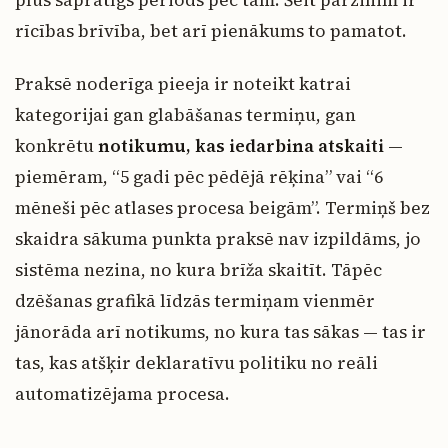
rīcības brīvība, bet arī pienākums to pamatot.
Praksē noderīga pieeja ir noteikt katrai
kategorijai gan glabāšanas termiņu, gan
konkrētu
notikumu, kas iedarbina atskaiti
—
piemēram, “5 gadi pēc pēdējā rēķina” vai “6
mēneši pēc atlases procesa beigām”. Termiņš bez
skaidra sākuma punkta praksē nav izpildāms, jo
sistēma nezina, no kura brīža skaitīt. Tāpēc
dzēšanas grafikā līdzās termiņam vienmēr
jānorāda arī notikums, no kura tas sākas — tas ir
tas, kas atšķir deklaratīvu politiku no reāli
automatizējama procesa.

******************************

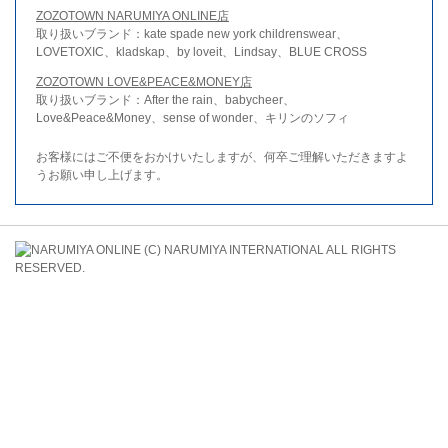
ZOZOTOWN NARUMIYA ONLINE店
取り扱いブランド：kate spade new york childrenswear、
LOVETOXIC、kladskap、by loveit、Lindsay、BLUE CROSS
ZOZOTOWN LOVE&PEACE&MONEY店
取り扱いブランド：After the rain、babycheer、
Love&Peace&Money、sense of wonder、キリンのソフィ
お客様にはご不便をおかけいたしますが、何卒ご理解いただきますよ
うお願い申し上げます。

******************************

*EXERCISE*.
Would you output, from the records above, exactly the run of lines that starts at the line containing "notikumu, kas iedarbina atskaiti" and ends at the line containing "dzēšanas grafikā līdzās termiņam vienmēr", and only that run?

*TASK ANSWER*.
notikumu, kas iedarbina atskaiti
—
piemēram, “5 gadi pēc pēdējā rēķina” vai “6
mēneši pēc atlases procesa beigām”. Termiņš bez
skaidra sākuma punkta praksē nav izpildāms, jo
sistēma nezina, no kura brīža skaitīt. Tāpēc
dzēšanas grafikā līdzās termiņam vienmēr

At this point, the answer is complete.